"Quiet Signs"

Ano: 2019
Selo: Mexican Summer / City Slang
Gênero: Indie, Folk, Pop de Câmara
Para quem gosta de: Adrianne Lenker e Julie Byrne
Ouça: This Time Around e Fare Thee Well
Nota: 8.5

Crítica: “Quiet Signs”, Jessica Pratt

Em uma primeira audição, Quiet Signs (2019, Mexican Summer / City Slang) talvez seja apenas mais um em meio a tantos outros registros embriagados pelo cancioneiro norte-americano dos anos 1970. Da composição dos arranjos ao uso delicado da voz, sempre econômica, cada elemento do terceiro e mais recente álbum de estúdio de Jessica Pratt parece seguir a trilha de veteranas do gênero, como Joni Mitchell, Karen Dalton ou mesmo a britânica Vashti Bunyan. Um emular de velhas possibilidades e melodias que vem sendo aprimorado sem pressa, desde o homônimo debute da cantora e compositora californiana.

A principal diferença em relação ao presente disco e toda a sequência de obras entregues por Pratt nos últimos anos, principalmente o antecessor On Your Own Love Again (2015), está na forma como a artista de São Francisco parece brincar com os espaços dentro de cada canção. De fato, o silêncio é parte substancial do som produzido em Quiet Sings. Do momento em que tem início, na instrumental Opening Night, perceba como a musicista estabelece pequenas brechas e respiros pontuais, arrastando o ouvinte para dentro de um trabalho marcado pela minúcia, esmero que força uma audição atenta até o último instante do álbum, em Aeroplane.

Parte dessa estrutura vem do claro desejo de Pratt e do produtor Al Carlson em encapsular a atmosfera de obras produzidas entre o final dos anos 1960 e início da década de 1970, dialogando com diferentes nomes com pop de câmara, soul e jazz. De performances ao vivo, como Nina Simone in Concert (1964), passando pelo cuidadoso repertório de Scott Walker, Paul Williams e outras referências confessas pela artista em uma recente edição do What’s In My Bag?, cada movimento em Quiet Sings parece conduzir o ouvinte em direção ao passado.

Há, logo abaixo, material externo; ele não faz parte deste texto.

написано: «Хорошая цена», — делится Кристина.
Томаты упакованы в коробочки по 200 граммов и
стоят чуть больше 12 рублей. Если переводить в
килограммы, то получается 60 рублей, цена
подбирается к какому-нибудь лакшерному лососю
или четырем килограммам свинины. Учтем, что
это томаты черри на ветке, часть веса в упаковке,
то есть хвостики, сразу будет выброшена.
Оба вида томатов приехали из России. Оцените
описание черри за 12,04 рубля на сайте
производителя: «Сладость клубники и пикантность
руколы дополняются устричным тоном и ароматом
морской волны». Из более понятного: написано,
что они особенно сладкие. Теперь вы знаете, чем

Claro que esse propositado diálogo da artista com representantes vindos de diferentes campos da música não interfere na produção de uma obra autoral, guiada em essência pela força dos sentimentos despejados pela artista. Exemplo disso está em This Time Around, sexta composição do disco. Enquanto os versos refletem a completa melancolia do eu lírico – “Desta vez / Ficou tão cinza que minha fé não pode aguentar? / Você não ouviu” – , musicalmente, Pratt dança por entre diferentes gêneros e conceitos instrumentais, provando desde melodias íntimas da bossa nova ao folk etéreo e psicodélico de artistas como Nico.

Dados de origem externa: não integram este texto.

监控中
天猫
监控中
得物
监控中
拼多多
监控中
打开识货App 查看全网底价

Uma criativa reciclagem de conceitos que ganha nova formatação na voz atmosférica e fina tapeçaria acústica que cobra toda a superfície do registro. Ideias que se espalham sem pressa, como na base instrumental que encolhe e cresce em Silent Song, a atmosfera colorida de Poly Blue ou mesmo o som empoeirado de Aeroplane, música que parece apontar para o som urbano de nomes como The Velvet Underground. Encaixes certeiros que sutilmente ampliam tudo aquilo que vem sendo testado por Pratt há quase uma década.

Produto do claro refinamento estético da musicista, Quiet Signs força o regresso do ouvinte a fim de uma absorção completa da obra. São camadas instrumentais e poéticas que ora confessam algumas das principais inquietações da artista norte-americana, ora mergulham o ouvinte em um universo de profundo romantismo. Composições que parecem seguir uma trilha particular quando próximas de outros exemplares recentes da cena norte-americana, como Abyskiss (2018), de Adrianne Lenker, ou mesmo o recente Remind Me Tomorrow (2019), de Sharon Van Etten.